Records from a data source:
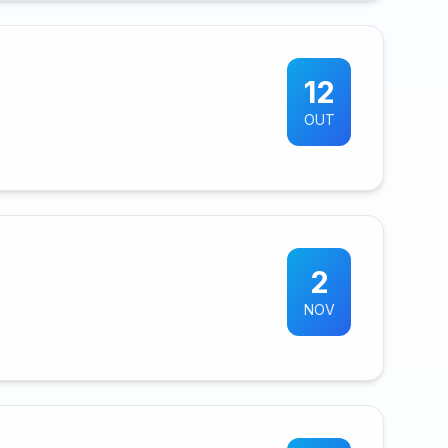
12
OUT
2
NOV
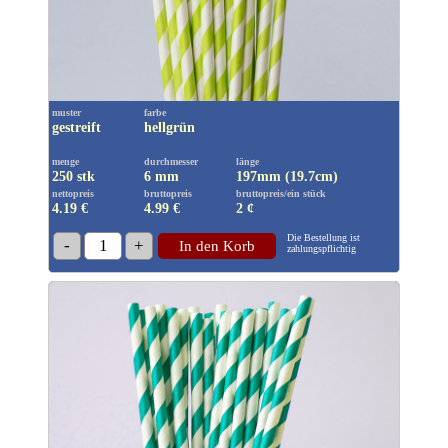
muster
farbe
gestreift
hellgrün
menge
durchmesser
länge
250 stk
6 mm
197mm (19.7cm)
nettopreis
bruttopreis
bruttopreis/ein stück
4.19 €
4.99
€
2 ¢
Die Bestellung ist
-
1
+
In den Korb
zahlungspflichtig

_What the exercise asks_
Print the records above verbatim, minus any pictures.

_Result of this task_
12
OUT
2
NOV
muster
farbe
gestreift
hellgrün
menge
durchmesser
länge
250 stk
6 mm
197mm (19.7cm)
nettopreis
bruttopreis
bruttopreis/ein stück
4.19 €
4.99
€
2 ¢
Die Bestellung ist
-
1
+
In den Korb
zahlungspflichtig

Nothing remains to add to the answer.